The real gap for safety leaders is closer to the ground

The organisations we work with are not thinking about superintelligence. They're thinking about governance.

Across our client base at PKG, the pattern is consistent. Organisations are trying to close the gap between individual AI experimentation and governed, organisational adoption. It's the gap we measure through our AI Maturity Model: the distance between someone using Gemini or Claude on their phone at their desk and an organisation that has embedded AI into its workflows with clear rules, clear intent and clear accountability. Most sit at the early stages. The immediate risk for these organisations isn't runaway superintelligence. It's the ungoverned adoption of the tools that already exist.

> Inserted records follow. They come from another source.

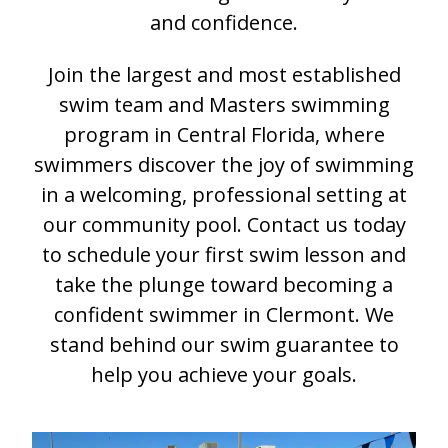
and confidence.
Join the largest and most established
swim team and Masters swimming
program in Central Florida, where
swimmers discover the joy of swimming
in a welcoming, professional setting at
our community pool. Contact us today
to schedule your first swim lesson and
take the plunge toward becoming a
confident swimmer in Clermont. We
stand behind our swim guarantee to
help you achieve your goals.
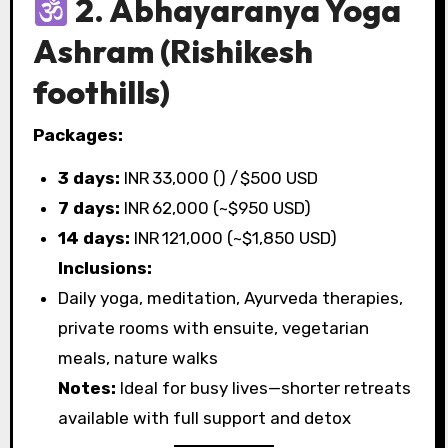
2. Abhayaranya Yoga
Ashram
(Rishikesh
foothills)
Packages:
3 days:
INR 33,000 (₹) / $500 USD
7 days:
INR 62,000 (~$950 USD)
14 days:
INR 121,000 (~$1,850 USD)
Inclusions:
Daily yoga, meditation, Ayurveda therapies,
private rooms with ensuite, vegetarian
meals, nature walks
Notes:
Ideal for busy lives—shorter retreats
available with full support and detox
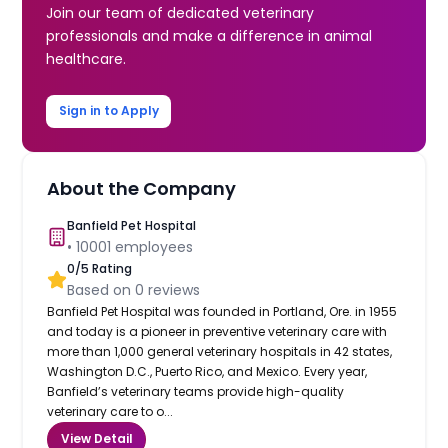
Join our team of dedicated veterinary
professionals and make a difference in animal
healthcare.
Sign in to Apply
About the Company
Banfield Pet Hospital
•
10001
employees
0
/5 Rating
Based on
0
reviews
Banfield Pet Hospital was founded in Portland, Ore. in 1955
and today is a pioneer in preventive veterinary care with
more than 1,000 general veterinary hospitals in 42 states,
Washington D.C., Puerto Rico, and Mexico. Every year,
Banfield’s veterinary teams provide high-quality
veterinary care to o...
View Detail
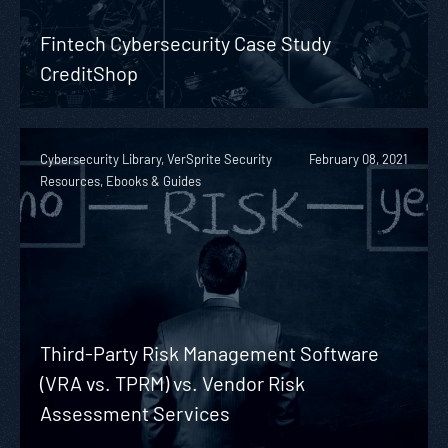
Fintech Cybersecurity Case Study
CreditShop
Cybersecurity Library, VerSprite Security
February 08, 2021
Resources, Ebooks & Guides
Third-Party Risk Management Software
(VRA vs. TPRM) vs. Vendor Risk
Assessment Services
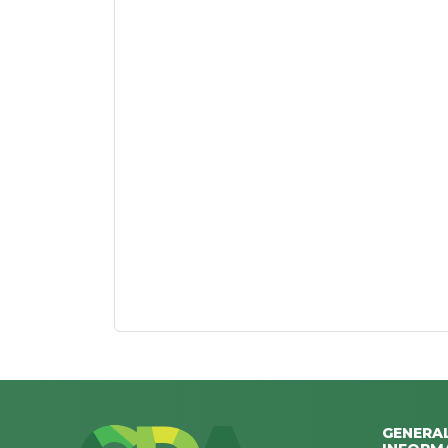
GENERA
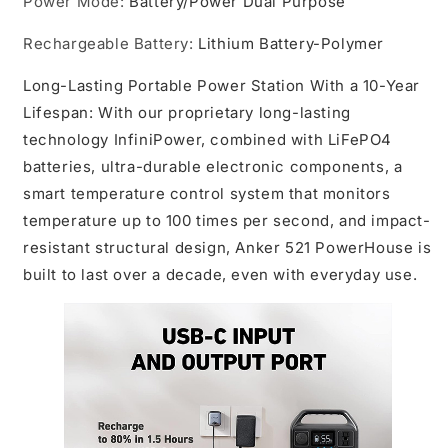
Power Mode
:
Battery/Power Dual Purpose
USB-
USB-
C
C
Rechargeable Battery
:
Lithium Battery-Polymer
PD
PD
Output,
Output,
Long-Lasting Portable Power Station With a 10-Year
Outdoor
Outdoor
Generator
Generator
Lifespan: With our proprietary long-lasting
(Renewed),Certified
(Renewed),Certified
technology InfiniPower, combined with LiFePO4
-
-
batteries, ultra-durable electronic components, a
Refu
Refu
smart temperature control system that monitors
temperature up to 100 times per second, and impact-
resistant structural design, Anker 521 PowerHouse is
built to last over a decade, even with everyday use.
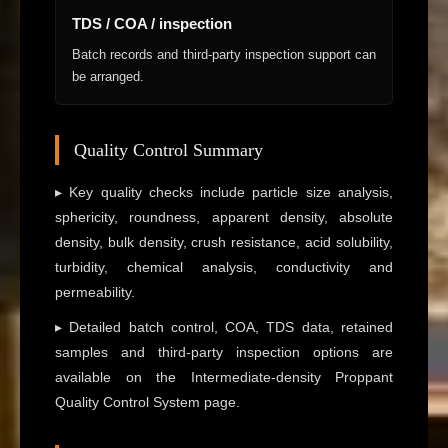
TDS / COA / inspection
Batch records and third-party inspection support can
be arranged.
Quality Control Summary
▸ Key quality checks include particle size analysis,
sphericity, roundness, apparent density, absolute
density, bulk density, crush resistance, acid solubility,
turbidity, chemical analysis, conductivity and
permeability.
▸ Detailed batch control, COA, TDS data, retained
samples and third-party inspection options are
available on the Intermediate-density Proppant
Quality Control System page.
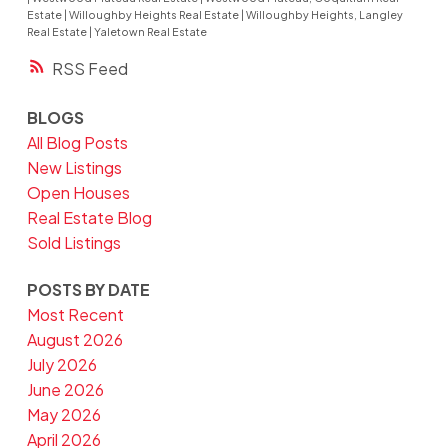
Estate
|
Willoughby Heights Real Estate
|
Willoughby Heights, Langley
Real Estate
|
Yaletown Real Estate
RSS
BLOGS
All Blog Posts
New Listings
Open Houses
Real Estate Blog
Sold Listings
POSTS BY DATE
Most Recent
August 2026
July 2026
June 2026
May 2026
April 2026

The superintelligence debate matters for frontier labs and policymakers. But for the safety professionals, operational leaders and technology buyers we work with every day, the urgent work is closer to the ground. Responsible adoption. Clear governance. Making sure the tools already in the wild are deployed with intent. Technology doesn't care about your strategy if you haven't done the thinking first.

Before AI can solve anything, define what solved means

One of the most useful framings in the broader discourse around AI and futures thinking comes from the World Economic Forum. The argument: before superintelligent AI can solve major challenges, we need to agree on what "solved" means. If we can't align on these questions among humans, encoding them for AI systems is a much harder problem.

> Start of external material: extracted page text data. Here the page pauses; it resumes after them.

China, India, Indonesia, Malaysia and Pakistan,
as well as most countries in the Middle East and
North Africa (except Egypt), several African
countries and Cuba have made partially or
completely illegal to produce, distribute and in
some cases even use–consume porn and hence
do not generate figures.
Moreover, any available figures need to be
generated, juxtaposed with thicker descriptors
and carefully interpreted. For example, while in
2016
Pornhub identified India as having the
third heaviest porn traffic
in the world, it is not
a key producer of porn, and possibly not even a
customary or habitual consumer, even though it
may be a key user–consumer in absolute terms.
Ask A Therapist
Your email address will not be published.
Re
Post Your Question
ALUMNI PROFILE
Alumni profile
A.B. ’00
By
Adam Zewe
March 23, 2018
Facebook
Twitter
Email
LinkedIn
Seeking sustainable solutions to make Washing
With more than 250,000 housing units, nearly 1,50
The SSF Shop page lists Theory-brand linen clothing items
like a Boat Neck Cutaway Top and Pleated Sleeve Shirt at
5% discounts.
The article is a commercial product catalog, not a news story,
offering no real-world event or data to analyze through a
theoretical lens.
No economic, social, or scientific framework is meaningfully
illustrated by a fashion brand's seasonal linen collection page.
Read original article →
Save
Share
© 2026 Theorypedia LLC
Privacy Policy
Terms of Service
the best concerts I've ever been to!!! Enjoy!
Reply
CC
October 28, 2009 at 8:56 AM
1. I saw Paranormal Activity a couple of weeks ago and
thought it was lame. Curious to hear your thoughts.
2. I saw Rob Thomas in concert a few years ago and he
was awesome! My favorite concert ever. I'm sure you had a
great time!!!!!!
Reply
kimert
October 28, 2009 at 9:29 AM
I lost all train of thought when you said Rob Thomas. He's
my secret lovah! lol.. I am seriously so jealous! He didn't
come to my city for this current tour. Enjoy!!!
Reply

We've built an entire methodology around this principle. Our Question-First Data Strategy™ starts from the same premise: define the question before you reach for the tool. We've deployed it across energy utilities, resources companies and engineering firms. The lesson is always the same. If you don't know what you're trying to learn, no amount of data or technology will teach you. The fact that the World Economic Forum is now articulating the same logic at a civilisational scale tells you something about where the gap really sits. The principle scales. The discipline doesn't change.

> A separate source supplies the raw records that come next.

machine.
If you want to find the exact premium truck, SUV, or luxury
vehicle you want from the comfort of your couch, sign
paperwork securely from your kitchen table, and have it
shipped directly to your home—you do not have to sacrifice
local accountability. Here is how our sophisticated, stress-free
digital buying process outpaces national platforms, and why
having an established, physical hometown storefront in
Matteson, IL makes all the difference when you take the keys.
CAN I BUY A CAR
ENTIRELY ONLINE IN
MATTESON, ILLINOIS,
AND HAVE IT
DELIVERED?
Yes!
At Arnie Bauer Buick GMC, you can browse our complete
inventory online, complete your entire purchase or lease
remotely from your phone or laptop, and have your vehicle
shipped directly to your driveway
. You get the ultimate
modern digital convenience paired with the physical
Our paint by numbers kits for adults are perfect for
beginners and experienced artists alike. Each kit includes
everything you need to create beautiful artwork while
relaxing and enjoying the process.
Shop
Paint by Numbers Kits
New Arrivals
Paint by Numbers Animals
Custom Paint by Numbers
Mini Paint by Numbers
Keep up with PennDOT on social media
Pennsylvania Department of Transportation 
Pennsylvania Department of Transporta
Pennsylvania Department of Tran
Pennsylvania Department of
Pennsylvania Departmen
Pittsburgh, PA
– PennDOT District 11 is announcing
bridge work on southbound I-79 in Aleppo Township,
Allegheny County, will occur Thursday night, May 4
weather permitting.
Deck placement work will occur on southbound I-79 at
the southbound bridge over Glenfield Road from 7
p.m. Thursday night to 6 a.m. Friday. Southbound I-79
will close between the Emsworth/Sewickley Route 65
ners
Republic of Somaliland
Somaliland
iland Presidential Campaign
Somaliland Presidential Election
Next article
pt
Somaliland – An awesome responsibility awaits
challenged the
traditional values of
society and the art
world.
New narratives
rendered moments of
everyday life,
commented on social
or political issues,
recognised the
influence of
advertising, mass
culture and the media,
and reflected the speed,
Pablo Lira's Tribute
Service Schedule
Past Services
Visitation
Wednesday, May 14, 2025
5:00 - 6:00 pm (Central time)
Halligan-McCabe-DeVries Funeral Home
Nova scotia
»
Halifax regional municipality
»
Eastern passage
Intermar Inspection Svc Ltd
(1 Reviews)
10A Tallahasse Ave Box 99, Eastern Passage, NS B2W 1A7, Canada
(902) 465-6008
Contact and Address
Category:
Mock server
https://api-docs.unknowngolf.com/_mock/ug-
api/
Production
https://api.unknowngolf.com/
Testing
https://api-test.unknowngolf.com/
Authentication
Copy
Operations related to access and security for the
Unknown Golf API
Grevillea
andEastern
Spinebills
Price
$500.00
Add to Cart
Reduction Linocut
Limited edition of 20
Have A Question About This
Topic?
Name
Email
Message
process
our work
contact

The parallel that safety professionals should notice

The rally's macro argument is the same thing we do at the micro level every day. Define what you don't know. Identify the failure modes. Put controls in place before you scale. We do that for safety teams and operational technology. Protesters on Capitol Hill want it applied to frontier labs building superintelligence. Same principle. Different scope.

This is also why the safety profession has something valuable to contribute to the AI governance conversation, and why it’s frustrating to learn we’re largely absent from it. Safety professionals understand risk governance, the precautionary principle, the hierarchy of controls and the difference between theoretical safety and operational safety. These are exactly the capabilities and frameworks that frontier AI development is missing. The AI policy debate is dominated by technologists, ethicists and policymakers. Practitioners who spend their careers managing high-consequence, complex systems in the real world are conspicuously quiet.

Pro-adoption and pro-caution at the same time

There's a false binary in the current AI discourse. You're either an accelerationist who believes AI will solve everything, or you're a doomer who wants to pull the handbrake. Most thoughtful practitioners sit somewhere in between, and that middle ground is chronically underrepresented.

You can believe that current AI tools are delivering genuine value to safety practice. You can use them daily. You can help organisations adopt them responsibly. And you can simultaneously believe that the race toward superintelligence needs stronger guardrails, clearer governance and genuine public input before it accelerates further.

You don't have to agree with every position at a rally to take the underlying signal seriously. And this signal is worth paying attention to.

If you work in safety, holding both of those positions isn't contradictory. It's our whole job.